**Aim of the task**
Reproduce the records word for word, apart from the images they contain.

**Supplied data**
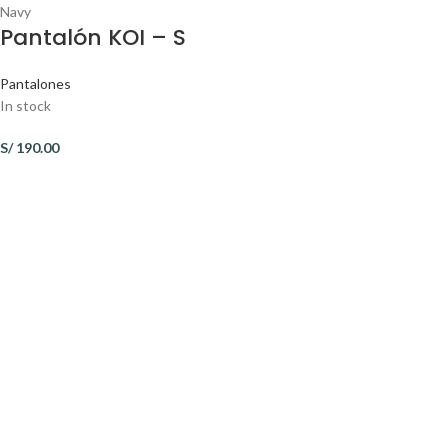
Navy
Pantalón KOI – S
Pantalones
In stock
S/
190.00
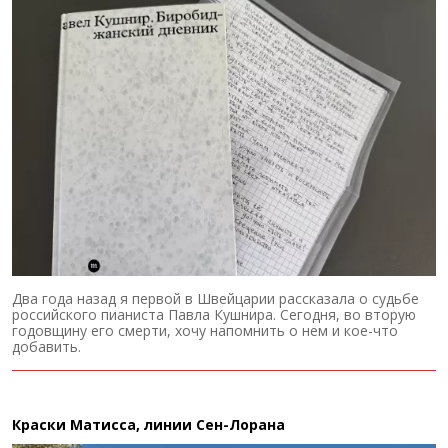
Два года назад я первой в Швейцарии рассказала о судьбе
российского пианиста Павла Кушнира. Сегодня, во вторую
годовщину его смерти, хочу напомнить о нем и кое-что
добавить.
Краски Матисса, линии Сен-Лорана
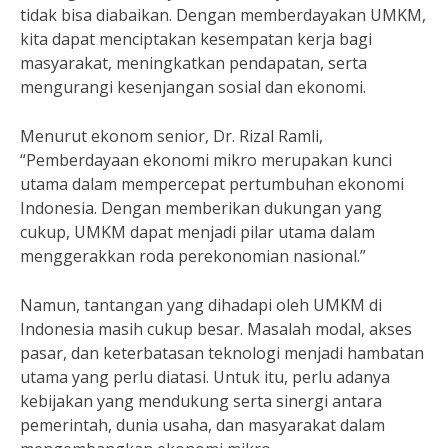
tidak bisa diabaikan. Dengan memberdayakan UMKM,
kita dapat menciptakan kesempatan kerja bagi
masyarakat, meningkatkan pendapatan, serta
mengurangi kesenjangan sosial dan ekonomi.
Menurut ekonom senior, Dr. Rizal Ramli,
“Pemberdayaan ekonomi mikro merupakan kunci
utama dalam mempercepat pertumbuhan ekonomi
Indonesia. Dengan memberikan dukungan yang
cukup, UMKM dapat menjadi pilar utama dalam
menggerakkan roda perekonomian nasional.”
Namun, tantangan yang dihadapi oleh UMKM di
Indonesia masih cukup besar. Masalah modal, akses
pasar, dan keterbatasan teknologi menjadi hambatan
utama yang perlu diatasi. Untuk itu, perlu adanya
kebijakan yang mendukung serta sinergi antara
pemerintah, dunia usaha, dan masyarakat dalam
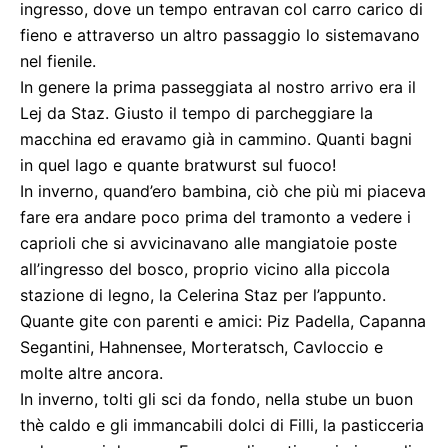
ingresso, dove un tempo entravan col carro carico di
fieno e attraverso un altro passaggio lo sistemavano
nel fienile.
In genere la prima passeggiata al nostro arrivo era il
Lej da Staz. Giusto il tempo di parcheggiare la
macchina ed eravamo già in cammino. Quanti bagni
in quel lago e quante bratwurst sul fuoco!
In inverno, quand’ero bambina, ciò che più mi piaceva
fare era andare poco prima del tramonto a vedere i
caprioli che si avvicinavano alle mangiatoie poste
all’ingresso del bosco, proprio vicino alla piccola
stazione di legno, la Celerina Staz per l’appunto.
Quante gite con parenti e amici: Piz Padella, Capanna
Segantini, Hahnensee, Morteratsch, Cavloccio e
molte altre ancora.
In inverno, tolti gli sci da fondo, nella stube un buon
thè caldo e gli immancabili dolci di Filli, la pasticceria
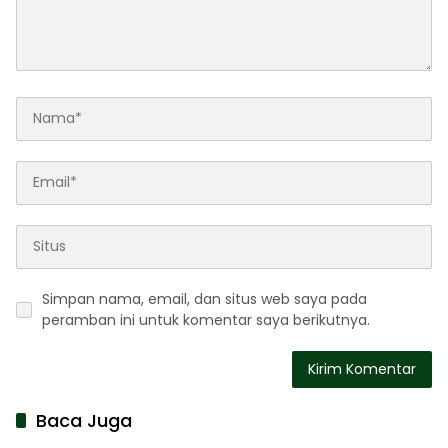
Simpan nama, email, dan situs web saya pada
peramban ini untuk komentar saya berikutnya.
Baca Juga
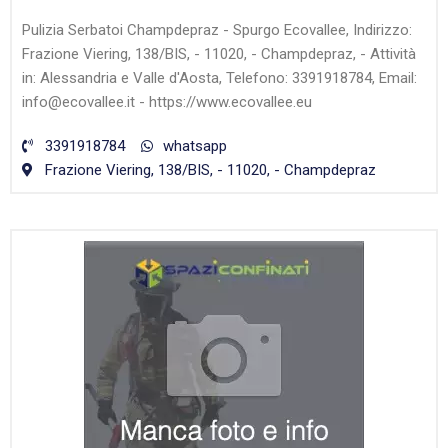
Pulizia Serbatoi Champdepraz - Spurgo Ecovallee, Indirizzo:
Frazione Viering, 138/BIS, - 11020, - Champdepraz, - Attività
in: Alessandria e Valle d'Aosta, Telefono: 3391918784, Email:
info@ecovallee.it - https://www.ecovallee.eu
3391918784
whatsapp
Frazione Viering, 138/BIS, - 11020, - Champdepraz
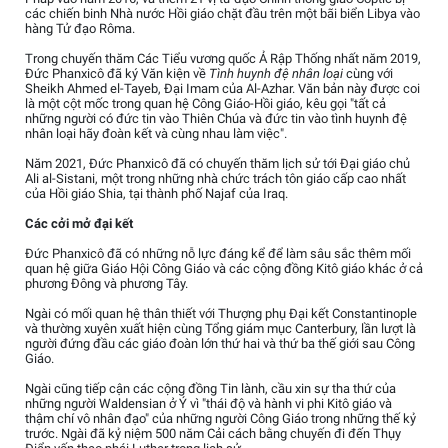
các chiến binh Nhà nước Hồi giáo chặt đầu trên một bãi biển Libya vào
hàng Tử đạo Rôma.
Trong chuyến thăm Các Tiểu vương quốc Ả Rập Thống nhất năm 2019,
Đức Phanxicô đã ký Văn kiện về
Tình huynh đệ nhân loại
cùng với
Sheikh Ahmed el-Tayeb, Đại Imam của Al-Azhar. Văn bản này được coi
là một cột mốc trong quan hệ Công Giáo-Hồi giáo, kêu gọi "tất cả
những người có đức tin vào Thiên Chúa và đức tin vào tình huynh đệ
nhân loại hãy đoàn kết và cùng nhau làm việc".
Năm 2021, Đức Phanxicô đã có chuyến thăm lịch sử tới Đại giáo chủ
Ali al-Sistani, một trong những nhà chức trách tôn giáo cấp cao nhất
của Hồi giáo Shia, tại thành phố Najaf của Iraq.
Các cởi mở đại kết
Đức Phanxicô đã có những nỗ lực đáng kể để làm sâu sắc thêm mối
quan hệ giữa Giáo Hội Công Giáo và các cộng đồng Kitô giáo khác ở cả
phương Đông và phương Tây.
Ngài có mối quan hệ thân thiết với Thượng phụ Đại kết Constantinople
và thường xuyên xuất hiện cùng Tổng giám mục Canterbury, lần lượt là
người đứng đầu các giáo đoàn lớn thứ hai và thứ ba thế giới sau Công
Giáo.
Ngài cũng tiếp cận các cộng đồng Tin lành, cầu xin sự tha thứ của
những người Waldensian ở Ý vì "thái độ và hành vi phi Kitô giáo và
thậm chí vô nhân đạo" của những người Công Giáo trong những thế kỷ
trước. Ngài đã kỷ niệm 500 năm Cải cách bằng chuyến đi đến Thụy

**Task answer**
Navy
Pantalón KOI – S
Pantalones
In stock
S/
190.00
Два года назад я первой в Швейцарии рассказала о судьбе
российского пианиста Павла Кушнира. Сегодня, во вторую
годовщину его смерти, хочу напомнить о нем и кое-что
добавить.
Краски Матисса, линии Сен-Лорана
tidak bisa diabaikan. Dengan memberdayakan UMKM,
kita dapat menciptakan kesempatan kerja bagi
masyarakat, meningkatkan pendapatan, serta
mengurangi kesenjangan sosial dan ekonomi.
Menurut ekonom senior, Dr. Rizal Ramli,
“Pemberdayaan ekonomi mikro merupakan kunci
utama dalam mempercepat pertumbuhan ekonomi
Indonesia. Dengan memberikan dukungan yang
cukup, UMKM dapat menjadi pilar utama dalam
menggerakkan roda perekonomian nasional.”
Namun, tantangan yang dihadapi oleh UMKM di
Indonesia masih cukup besar. Masalah modal, akses
pasar, dan keterbatasan teknologi menjadi hambatan
utama yang perlu diatasi. Untuk itu, perlu adanya
kebijakan yang mendukung serta sinergi antara
pemerintah, dunia usaha, dan masyarakat dalam
ingresso, dove un tempo entravan col carro carico di
fieno e attraverso un altro passaggio lo sistemavano
nel fienile.
In genere la prima passeggiata al nostro arrivo era il
Lej da Staz. Giusto il tempo di parcheggiare la
macchina ed eravamo già in cammino. Quanti bagni
in quel lago e quante bratwurst sul fuoco!
In inverno, quand’ero bambina, ciò che più mi piaceva
fare era andare poco prima del tramonto a vedere i
caprioli che si avvicinavano alle mangiatoie poste
all’ingresso del bosco, proprio vicino alla piccola
stazione di legno, la Celerina Staz per l’appunto.
Quante gite con parenti e amici: Piz Padella, Capanna
Segantini, Hahnensee, Morteratsch, Cavloccio e
molte altre ancora.
In inverno, tolti gli sci da fondo, nella stube un buon
thè caldo e gli immancabili dolci di Filli, la pasticceria
Simpan nama, email, dan situs web saya pada
peramban ini untuk komentar saya berikutnya.
Baca Juga
Pulizia Serbatoi Champdepraz - Spurgo Ecovallee, Indirizzo:
Frazione Viering, 138/BIS, - 11020, - Champdepraz, - Attività
in: Alessandria e Valle d'Aosta, Telefono: 3391918784, Email:
info@ecovallee.it - https://www.ecovallee.eu
3391918784
whatsapp
Frazione Viering, 138/BIS, - 11020, - Champdepraz
các chiến binh Nhà nước Hồi giáo chặt đầu trên một bãi biển Libya vào
hàng Tử đạo Rôma.
Trong chuyến thăm Các Tiểu vương quốc Ả Rập Thống nhất năm 2019,
Đức Phanxicô đã ký Văn kiện về
Tình huynh đệ nhân loại
cùng với
Sheikh Ahmed el-Tayeb, Đại Imam của Al-Azhar. Văn bản này được coi
là một cột mốc trong quan hệ Công Giáo-Hồi giáo, kêu gọi "tất cả
những người có đức tin vào Thiên Chúa và đức tin vào tình huynh đệ
nhân loại hãy đoàn kết và cùng nhau làm việc".
Năm 2021, Đức Phanxicô đã có chuyến thăm lịch sử tới Đại giáo chủ
Ali al-Sistani, một trong những nhà chức trách tôn giáo cấp cao nhất
của Hồi giáo Shia, tại thành phố Najaf của Iraq.
Các cởi mở đại kết
Đức Phanxicô đã có những nỗ lực đáng kể để làm sâu sắc thêm mối
quan hệ giữa Giáo Hội Công Giáo và các cộng đồng Kitô giáo khác ở cả
phương Đông và phương Tây.
Ngài có mối quan hệ thân thiết với Thượng phụ Đại kết Constantinople
và thường xuyên xuất hiện cùng Tổng giám mục Canterbury, lần lượt là
người đứng đầu các giáo đoàn lớn thứ hai và thứ ba thế giới sau Công
Giáo.
Ngài cũng tiếp cận các cộng đồng Tin lành, cầu xin sự tha thứ của
những người Waldensian ở Ý vì "thái độ và hành vi phi Kitô giáo và
thậm chí vô nhân đạo" của những người Công Giáo trong những thế kỷ
trước. Ngài đã kỷ niệm 500 năm Cải cách bằng chuyến đi đến Thụy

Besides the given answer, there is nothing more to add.